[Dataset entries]

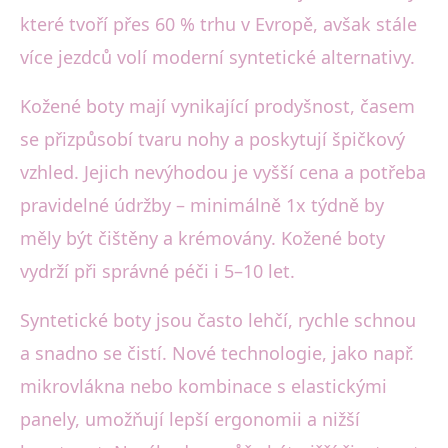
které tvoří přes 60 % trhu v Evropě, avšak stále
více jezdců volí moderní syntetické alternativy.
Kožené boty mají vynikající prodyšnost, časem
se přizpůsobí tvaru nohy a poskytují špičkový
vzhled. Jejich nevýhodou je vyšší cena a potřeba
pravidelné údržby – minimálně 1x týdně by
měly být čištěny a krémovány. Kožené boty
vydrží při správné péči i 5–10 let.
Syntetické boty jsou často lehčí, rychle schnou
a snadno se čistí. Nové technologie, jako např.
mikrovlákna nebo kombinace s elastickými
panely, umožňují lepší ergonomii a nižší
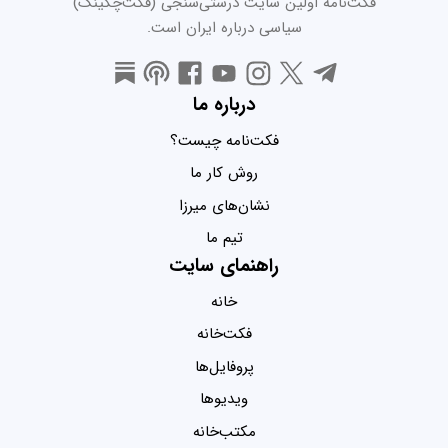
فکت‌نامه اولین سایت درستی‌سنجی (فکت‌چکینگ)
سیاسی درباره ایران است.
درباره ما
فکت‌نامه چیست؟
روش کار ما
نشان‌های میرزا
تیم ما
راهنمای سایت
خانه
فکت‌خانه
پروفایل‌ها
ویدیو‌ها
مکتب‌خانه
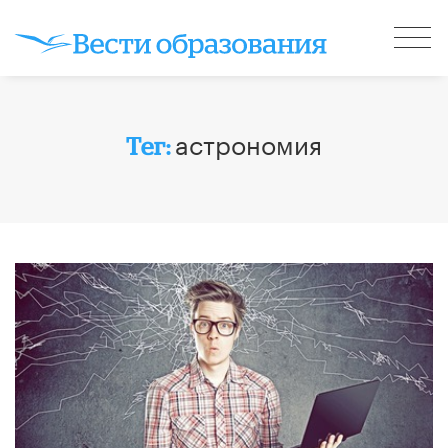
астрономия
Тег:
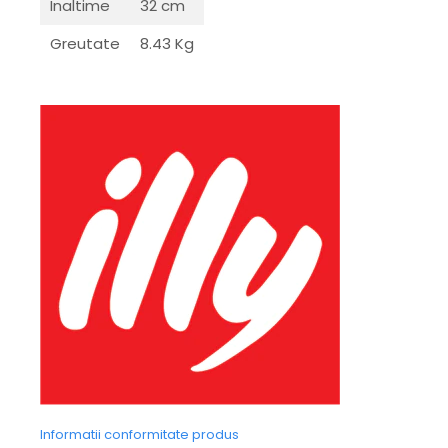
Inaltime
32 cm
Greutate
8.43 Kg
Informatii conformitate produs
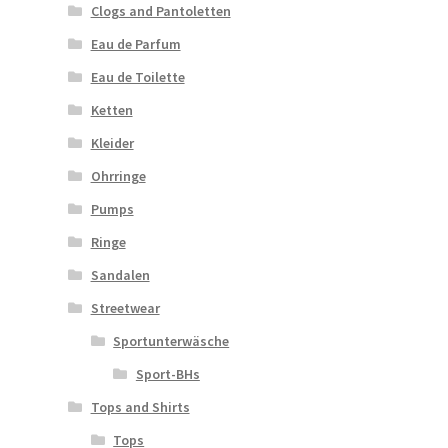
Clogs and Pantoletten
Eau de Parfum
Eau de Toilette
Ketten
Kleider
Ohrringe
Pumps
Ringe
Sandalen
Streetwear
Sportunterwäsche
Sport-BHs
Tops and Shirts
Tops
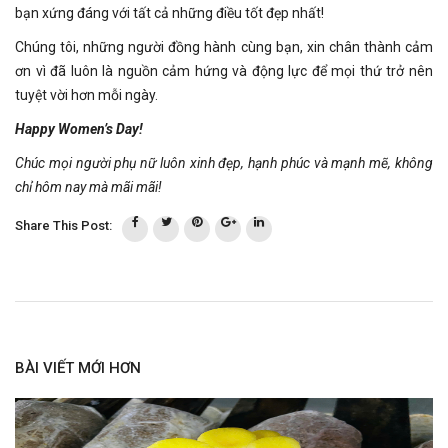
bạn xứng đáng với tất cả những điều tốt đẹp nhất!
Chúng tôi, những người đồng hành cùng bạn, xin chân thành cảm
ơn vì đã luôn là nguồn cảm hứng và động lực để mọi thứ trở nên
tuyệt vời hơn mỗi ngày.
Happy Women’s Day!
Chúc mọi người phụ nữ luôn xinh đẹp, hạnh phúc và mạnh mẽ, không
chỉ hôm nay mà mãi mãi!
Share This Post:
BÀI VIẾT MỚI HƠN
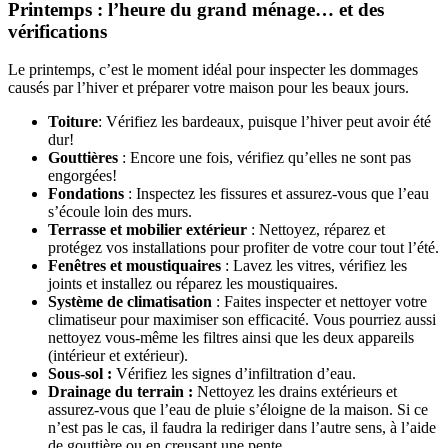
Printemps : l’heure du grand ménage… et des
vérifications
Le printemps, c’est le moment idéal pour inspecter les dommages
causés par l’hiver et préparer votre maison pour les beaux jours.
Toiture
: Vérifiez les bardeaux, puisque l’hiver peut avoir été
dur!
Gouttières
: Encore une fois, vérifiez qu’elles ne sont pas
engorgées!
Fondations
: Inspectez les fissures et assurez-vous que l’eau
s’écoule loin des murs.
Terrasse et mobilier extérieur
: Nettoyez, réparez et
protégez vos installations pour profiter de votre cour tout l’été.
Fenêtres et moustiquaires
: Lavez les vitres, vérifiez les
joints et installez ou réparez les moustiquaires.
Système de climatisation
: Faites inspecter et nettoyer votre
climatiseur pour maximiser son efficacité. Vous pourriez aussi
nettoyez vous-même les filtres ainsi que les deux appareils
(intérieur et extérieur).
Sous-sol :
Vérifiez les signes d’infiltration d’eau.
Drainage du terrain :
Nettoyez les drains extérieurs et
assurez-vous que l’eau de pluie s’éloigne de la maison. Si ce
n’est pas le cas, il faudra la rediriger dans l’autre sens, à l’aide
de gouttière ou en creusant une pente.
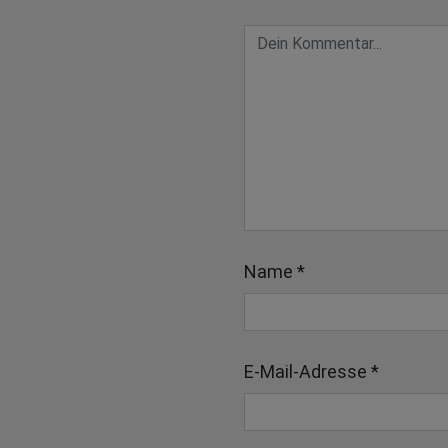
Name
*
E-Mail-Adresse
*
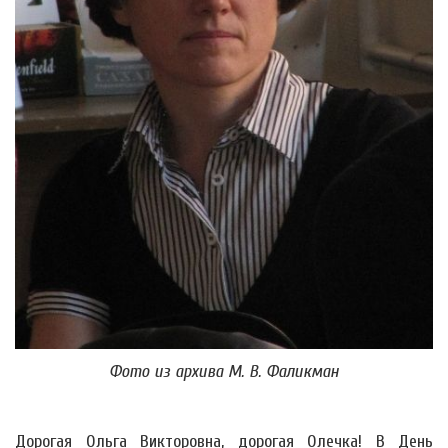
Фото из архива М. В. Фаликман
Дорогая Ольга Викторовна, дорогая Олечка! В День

...

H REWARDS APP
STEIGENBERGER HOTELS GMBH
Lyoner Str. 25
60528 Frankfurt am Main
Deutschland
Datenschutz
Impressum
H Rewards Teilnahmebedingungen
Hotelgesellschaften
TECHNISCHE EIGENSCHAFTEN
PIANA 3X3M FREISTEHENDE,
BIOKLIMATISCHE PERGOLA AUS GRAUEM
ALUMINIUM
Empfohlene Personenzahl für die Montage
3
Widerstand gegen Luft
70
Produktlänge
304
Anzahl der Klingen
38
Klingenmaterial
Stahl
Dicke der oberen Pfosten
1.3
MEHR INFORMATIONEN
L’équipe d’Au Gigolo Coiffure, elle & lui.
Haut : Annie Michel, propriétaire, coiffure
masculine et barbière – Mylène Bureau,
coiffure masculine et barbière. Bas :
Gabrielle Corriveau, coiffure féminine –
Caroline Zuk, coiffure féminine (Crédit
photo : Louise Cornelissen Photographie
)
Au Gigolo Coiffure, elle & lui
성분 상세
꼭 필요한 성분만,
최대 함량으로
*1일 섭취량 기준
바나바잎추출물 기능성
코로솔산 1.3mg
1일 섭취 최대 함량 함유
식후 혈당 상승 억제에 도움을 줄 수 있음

---

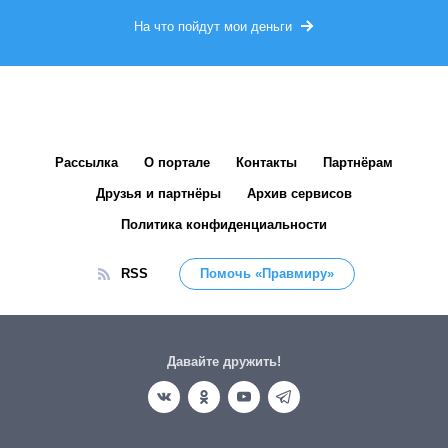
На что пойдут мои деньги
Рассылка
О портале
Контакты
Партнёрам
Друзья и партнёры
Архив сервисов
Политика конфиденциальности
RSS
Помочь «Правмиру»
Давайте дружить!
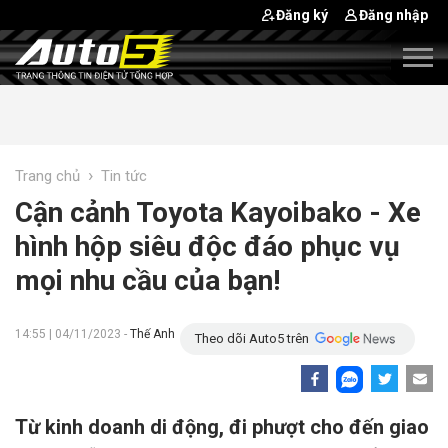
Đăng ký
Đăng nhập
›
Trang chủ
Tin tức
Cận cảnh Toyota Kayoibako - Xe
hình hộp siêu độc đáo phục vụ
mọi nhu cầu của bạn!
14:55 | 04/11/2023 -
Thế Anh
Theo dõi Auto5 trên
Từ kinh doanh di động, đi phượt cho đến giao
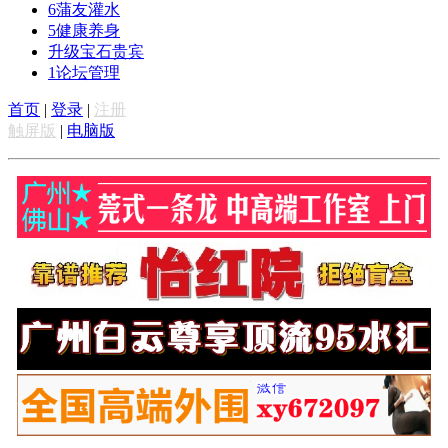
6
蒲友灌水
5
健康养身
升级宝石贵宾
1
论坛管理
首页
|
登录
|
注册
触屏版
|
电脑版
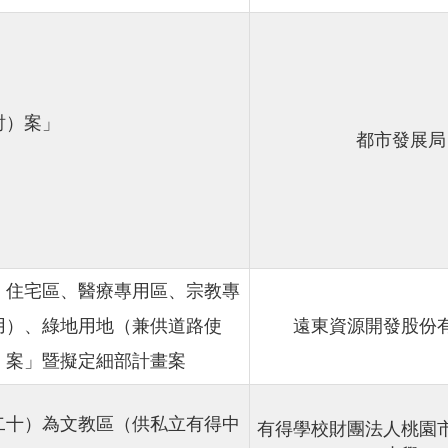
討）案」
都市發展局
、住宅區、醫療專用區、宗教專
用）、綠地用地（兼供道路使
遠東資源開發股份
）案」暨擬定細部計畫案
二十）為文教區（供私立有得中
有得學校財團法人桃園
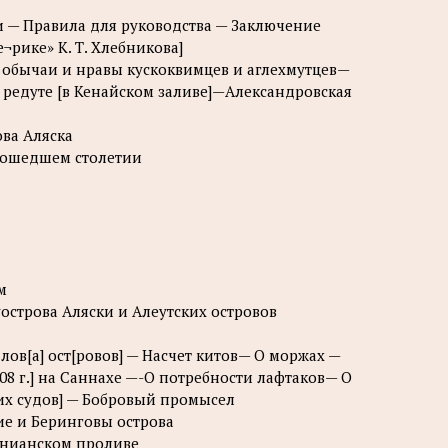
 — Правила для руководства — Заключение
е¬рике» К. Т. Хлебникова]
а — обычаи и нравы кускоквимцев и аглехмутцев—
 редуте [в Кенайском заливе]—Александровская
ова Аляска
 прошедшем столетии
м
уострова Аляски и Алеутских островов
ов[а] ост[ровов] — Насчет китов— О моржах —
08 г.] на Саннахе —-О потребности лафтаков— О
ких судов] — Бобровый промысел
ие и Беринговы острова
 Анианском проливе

**TASK OBJECTIVE**
With the pictures omitted, print the lines above exactly, beginning at the line with "用）、綠地用地（兼供道路使" and going on through the line with "Анианском проливе".

**PROBLEM SOLUTION**
用）、綠地用地（兼供道路使
遠東資源開發股份
）案」暨擬定細部計畫案
二十）為文教區（供私立有得中
有得學校財團法人桃園
 — Правила для руководства — Заключение
е¬рике» К. Т. Хлебникова]
а — обычаи и нравы кускоквимцев и аглехмутцев—
 редуте [в Кенайском заливе]—Александровская
ова Аляска
 прошедшем столетии
м
уострова Аляски и Алеутских островов
ов[а] ост[ровов] — Насчет китов— О моржах —
08 г.] на Саннахе —-О потребности лафтаков— О
ких судов] — Бобровый промысел
ие и Беринговы острова
 Анианском проливе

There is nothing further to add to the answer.